— SUPPLIED ENTRIES —
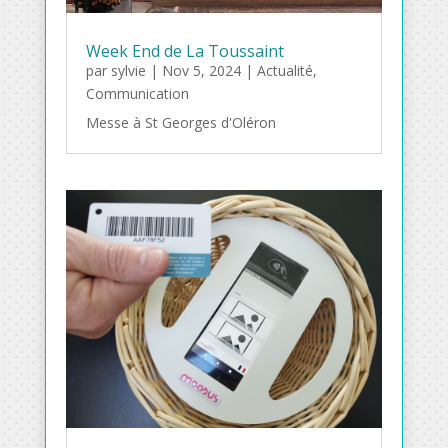
Week End de La Toussaint
par
sylvie
|
Nov 5, 2024
|
Actualité
,
Communication
Messe à St Georges d'Oléron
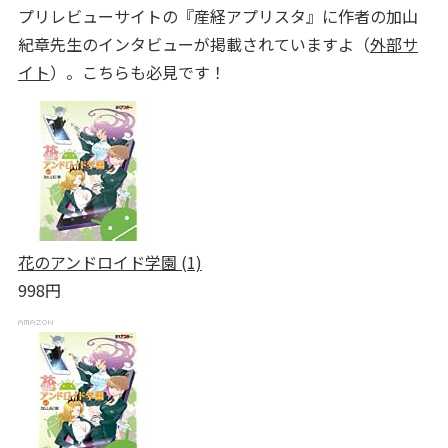
プリレビューサイトの『産経アプリスタ』に作者の加山
紀章先生のインタビューが掲載されていますよ（
外部サ
イト
）。こちらも必見です！
花のアンドロイド学園 (1)
998円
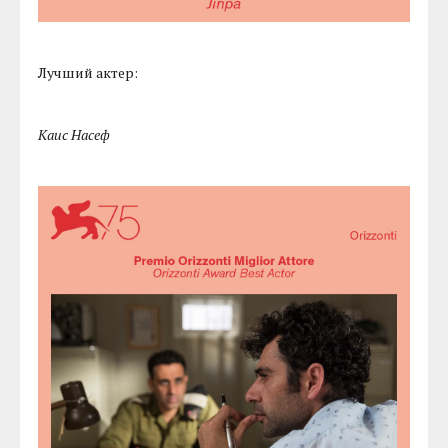
Лучший актер:
Каис Насеф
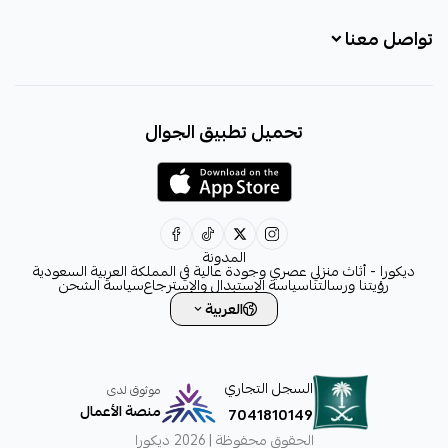
تواصل معنا
+966531828315
تحميل تطبيق الجوال
+966531828315
+966554076989
decora6586@gmail.com
0531828315
المدونة
ديكورا - أثاث منزلي عصري وجودة عالية في المملكة العربية السعودية
رؤيتنا ورسالتنا
سياسة الإستبدال والإسترجاع
سياسة الشحن
العربية
السجل التجاري
موثوق لدى
منصة الأعمال
7041810149
الحقوق محفوظة | 2026
ديكورا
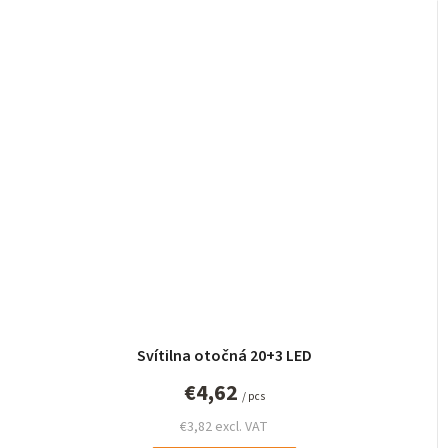
Svítilna otočná 20+3 LED
€4,62
/ pcs
€3,82 excl. VAT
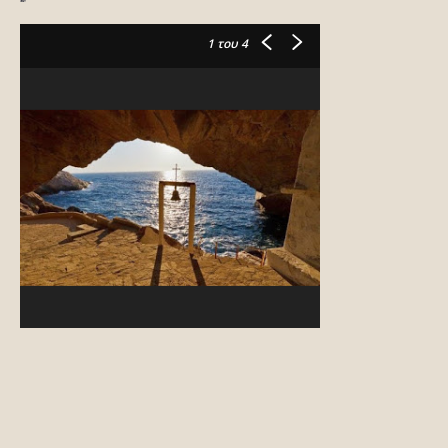
1
του 4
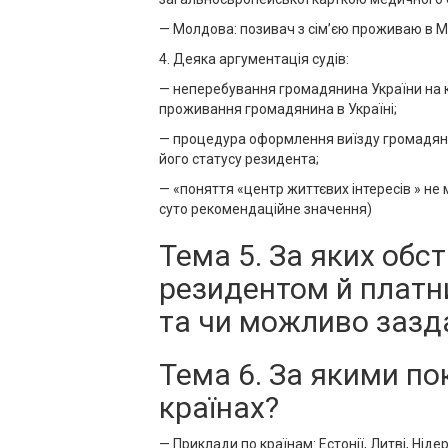
— Молдова: позивач з сім’єю проживаю в Мо
4. Деяка аргументація судів:
— неперебування громадянина України на к
проживання громадянина в Україні;
— процедура оформлення виїзду громадяни
його статусу резидента;
— «поняття «центр життєвих інтересів » не
суто рекомендаційне значення)
Тема 5. За яких обс
резидентом й платник
та чи можливо зазда
Тема 6. За якими п
країнах?
— Приклади по країнам: Естонії, Литві, Ніде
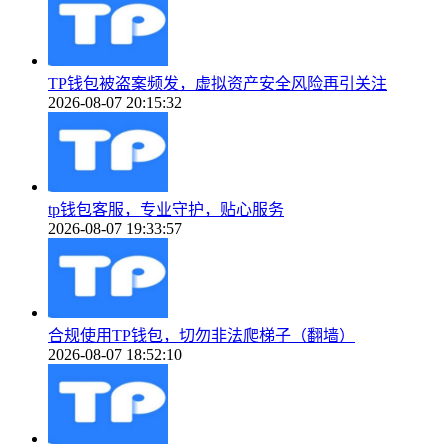
TP钱包被盗案频发，虚拟资产安全风险再引关注
2026-08-07 20:15:32
tp钱包客服，专业守护，贴心服务
2026-08-07 19:33:57
合规使用TP钱包，切勿非法爬梯子（翻墙）
2026-08-07 18:52:10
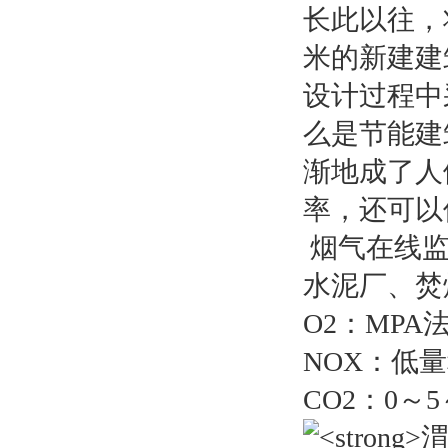
长此以往，
米的新建建
设计过程中
么是节能建
渐地成了人
率，还可以
烟气在线监
水泥厂、焚
O2：MPA
NOX：低量程
CO2：0～5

— WHAT IS BEING ASKED —
All of the material above goes into the copy exactly as is; the pictures do not.

— SOLVED PROBLEM —
Week End de La Toussaint
par
sylvie
|
Nov 5, 2024
|
Actualité
,
Communication
Messe à St Georges d'Oléron
プリレビューサイトの『産経アプリスタ』に作者の加山
紀章先生のインタビューが掲載されていますよ（
外部サ
イト
）。こちらも必見です！
花のアンドロイド学園 (1)
998円
Лучший актер:
Каис Насеф
تواصل معنا
+966531828315
تحميل تطبيق الجوال
+966531828315
+966554076989
decora6586@gmail.com
0531828315
المدونة
ديكورا - أثاث منزلي عصري وجودة عالية في المملكة العربية السعودية
رؤيتنا ورسالتنا
سياسة الإستبدال والإسترجاع
سياسة الشحن
العربية
السجل التجاري
موثوق لدى
منصة الأعمال
7041810149
الحقوق محفوظة | 2026
ديكورا
Svítilna otočná 20+3 LED
€4,62
/ pcs
€3,82 excl. VAT
1
του 4
— Молдова: позивач з сім’єю проживаю в Мо
4. Деяка аргументація судів:
— неперебування громадянина України на к
проживання громадянина в Україні;
— процедура оформлення виїзду громадяни
його статусу резидента;
— «поняття «центр життєвих інтересів » не
суто рекомендаційне значення)
Тема 5. За яких обс
резидентом й платник
та чи можливо зазда
Тема 6. За якими п
країнах?
— Приклади по країнам: Естонії, Литві, Ніде
TP钱包被盗案频发，虚拟资产安全风险再引关注
2026-08-07 20:15:32
tp钱包客服，专业守护，贴心服务
2026-08-07 19:33:57
合规使用TP钱包，切勿非法爬梯子（翻墙）
2026-08-07 18:52:10
长此以往，
米的新建建
设计过程中
么是节能建
渐地成了人
率，还可以
烟气在线监
水泥厂、焚
O2：MPA
NOX：低量程
CO2：0～5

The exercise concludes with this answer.